Slope of tangent at $\mathrm{P}=\frac{-1}{\sqrt{3}}$
$\therefore$ Slope of normal $=\sqrt{3}$
$\therefore$ Equation of normal at $\mathrm{P}\left(x_1, y_1\right)$
$y-\frac{k}{3 \sqrt{3}}=\sqrt{3}\left(x-\frac{k}{6}\right) \Rightarrow \frac{3 \sqrt{3} y-k}{3}=\frac{6 x-k}{2}$...(iii)

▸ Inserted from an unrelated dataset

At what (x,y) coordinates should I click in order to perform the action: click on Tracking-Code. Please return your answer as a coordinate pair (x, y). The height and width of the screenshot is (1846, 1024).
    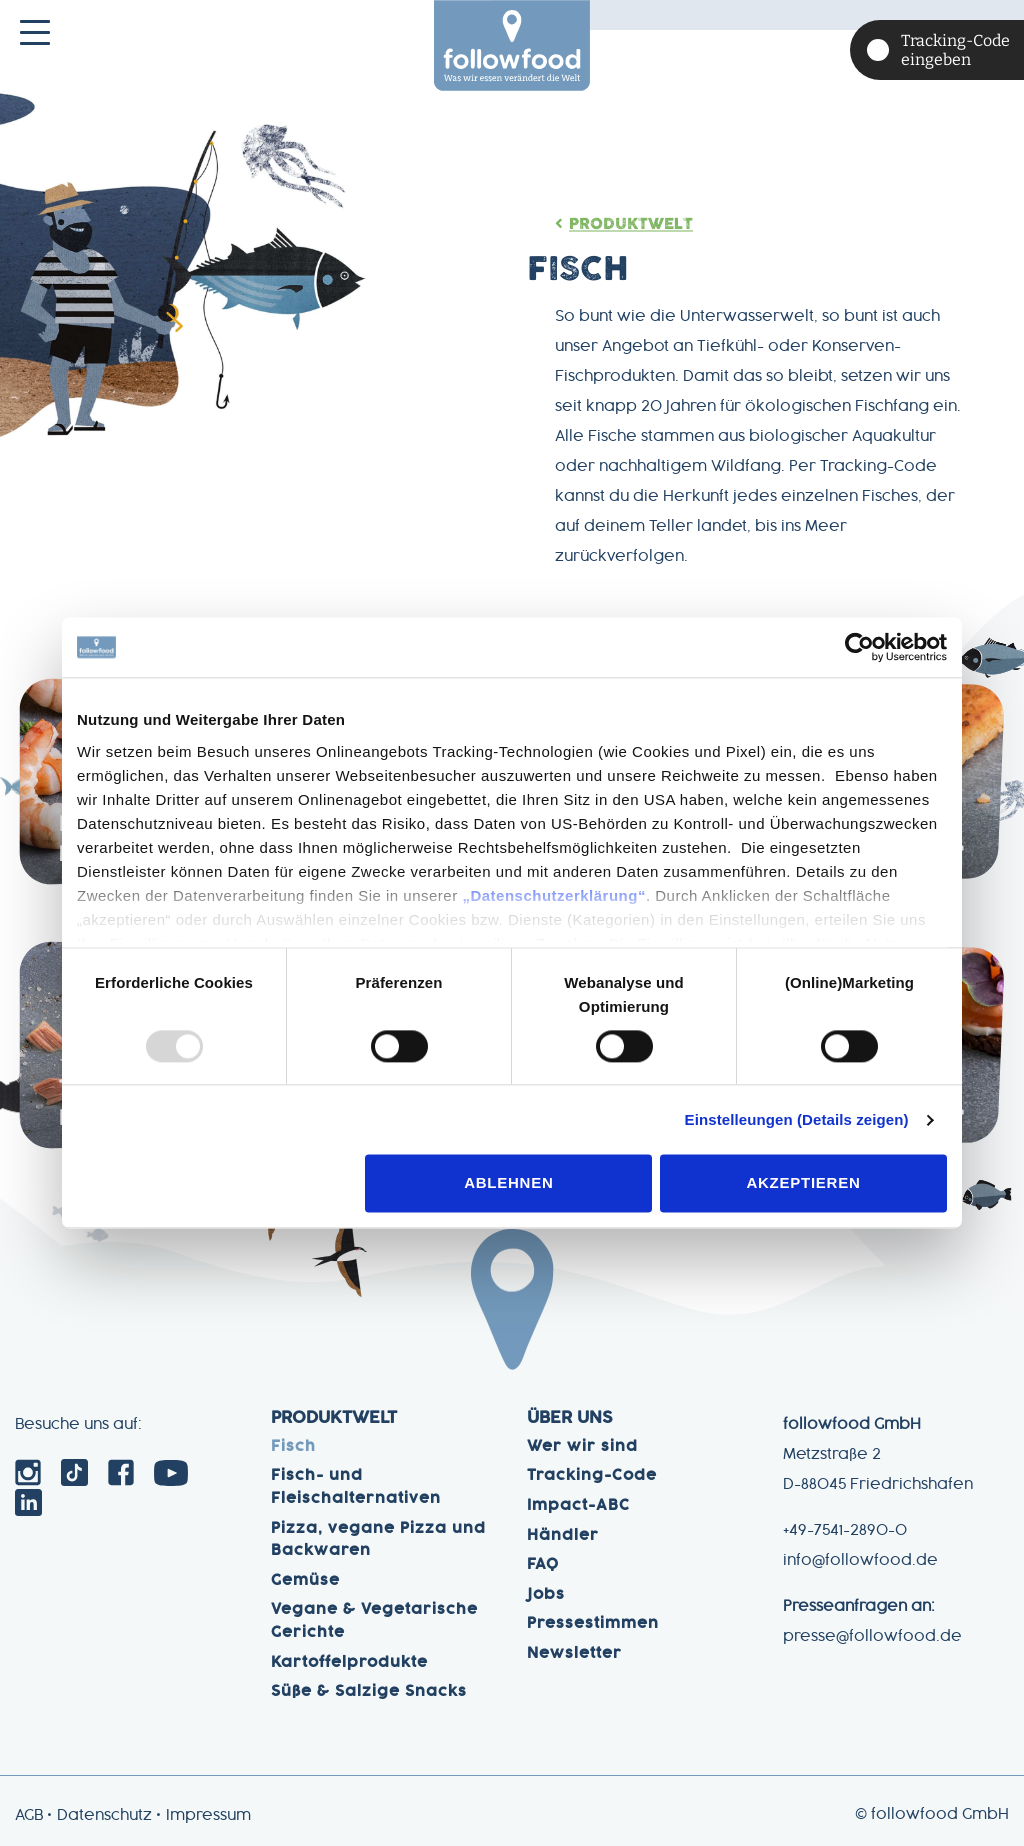     Looking at the image, I should click on (592, 1476).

Now, since $\left(x_1, y_1\right)=\left(\frac{k}{6}, \frac{k}{3 \sqrt{3}}\right)$ lies on ellipse
$$
\begin{aligned}
& \therefore 2\left(\frac{k}{6}\right)^2+3\left(\frac{k}{3 \sqrt{3}}\right)^2=k \\
& \frac{k^2}{18}+\frac{k^2}{9}=k \\
& \therefore k=6 \\
& \text { Put } k=6 \text { in }(3) \\
& 2(3 \sqrt{3} y-6)=3(6 x-6) \\
& \Rightarrow 3 x-\sqrt{3} y-1=0
\end{aligned}
$$